» **Task details**:
A complete answer includes every line below with the word "المصرية".

» **Supplied information**:
════════════════════

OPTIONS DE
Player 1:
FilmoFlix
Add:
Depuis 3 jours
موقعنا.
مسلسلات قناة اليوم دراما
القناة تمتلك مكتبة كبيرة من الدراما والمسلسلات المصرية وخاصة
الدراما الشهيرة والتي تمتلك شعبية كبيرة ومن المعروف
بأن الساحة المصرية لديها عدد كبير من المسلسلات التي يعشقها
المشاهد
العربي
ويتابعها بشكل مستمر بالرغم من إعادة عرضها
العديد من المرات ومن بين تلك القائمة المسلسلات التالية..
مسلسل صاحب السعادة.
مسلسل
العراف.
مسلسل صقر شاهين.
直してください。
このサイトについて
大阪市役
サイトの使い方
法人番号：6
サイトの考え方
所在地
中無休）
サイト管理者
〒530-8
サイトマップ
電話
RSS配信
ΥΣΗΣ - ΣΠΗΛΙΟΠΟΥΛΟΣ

════════════════════

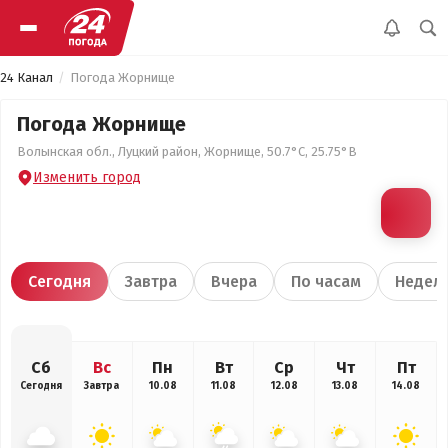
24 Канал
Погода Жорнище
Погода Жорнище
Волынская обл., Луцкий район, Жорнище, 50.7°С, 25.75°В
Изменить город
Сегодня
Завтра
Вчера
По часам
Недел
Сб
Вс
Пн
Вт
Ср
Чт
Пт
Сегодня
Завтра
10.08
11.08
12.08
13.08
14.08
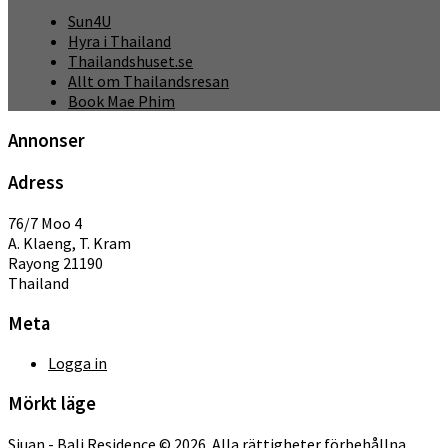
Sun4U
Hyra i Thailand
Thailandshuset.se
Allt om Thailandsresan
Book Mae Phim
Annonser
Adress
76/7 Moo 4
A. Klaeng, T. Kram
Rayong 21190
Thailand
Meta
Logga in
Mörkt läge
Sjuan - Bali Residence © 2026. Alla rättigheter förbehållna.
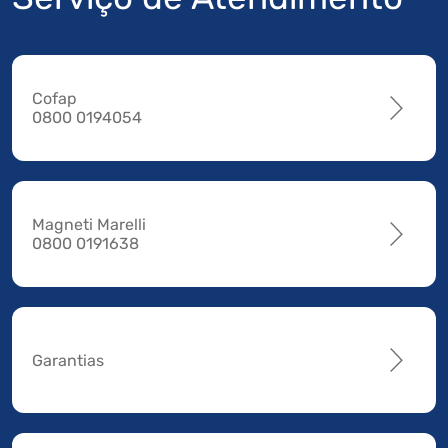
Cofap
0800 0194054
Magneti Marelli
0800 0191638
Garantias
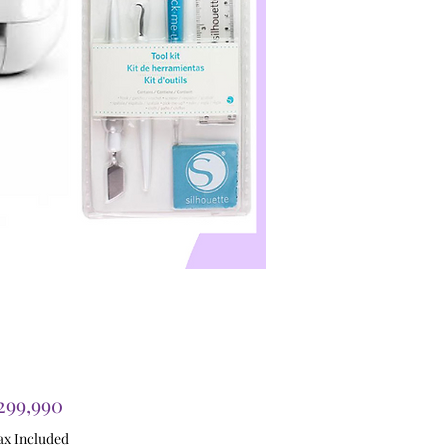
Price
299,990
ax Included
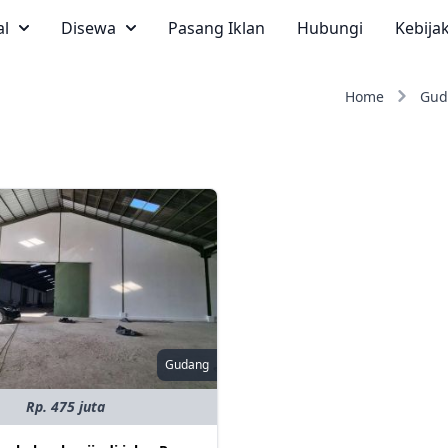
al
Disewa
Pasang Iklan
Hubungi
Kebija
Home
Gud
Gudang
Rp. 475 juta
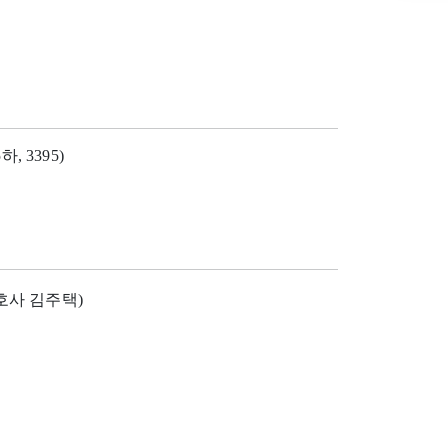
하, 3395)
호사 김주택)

════════════════════

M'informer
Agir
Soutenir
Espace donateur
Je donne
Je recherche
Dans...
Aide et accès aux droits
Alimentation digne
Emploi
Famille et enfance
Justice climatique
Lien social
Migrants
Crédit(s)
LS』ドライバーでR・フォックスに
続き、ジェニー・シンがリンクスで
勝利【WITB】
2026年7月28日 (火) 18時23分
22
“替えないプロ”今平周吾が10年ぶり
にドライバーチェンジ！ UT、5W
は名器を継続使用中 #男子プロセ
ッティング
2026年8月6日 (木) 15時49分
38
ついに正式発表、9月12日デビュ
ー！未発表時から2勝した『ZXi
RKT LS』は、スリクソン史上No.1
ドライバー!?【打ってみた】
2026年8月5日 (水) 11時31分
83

════════════════════

» **Solved exercise**:
القناة تمتلك مكتبة كبيرة من الدراما والمسلسلات المصرية وخاصة
بأن الساحة المصرية لديها عدد كبير من المسلسلات التي يعشقها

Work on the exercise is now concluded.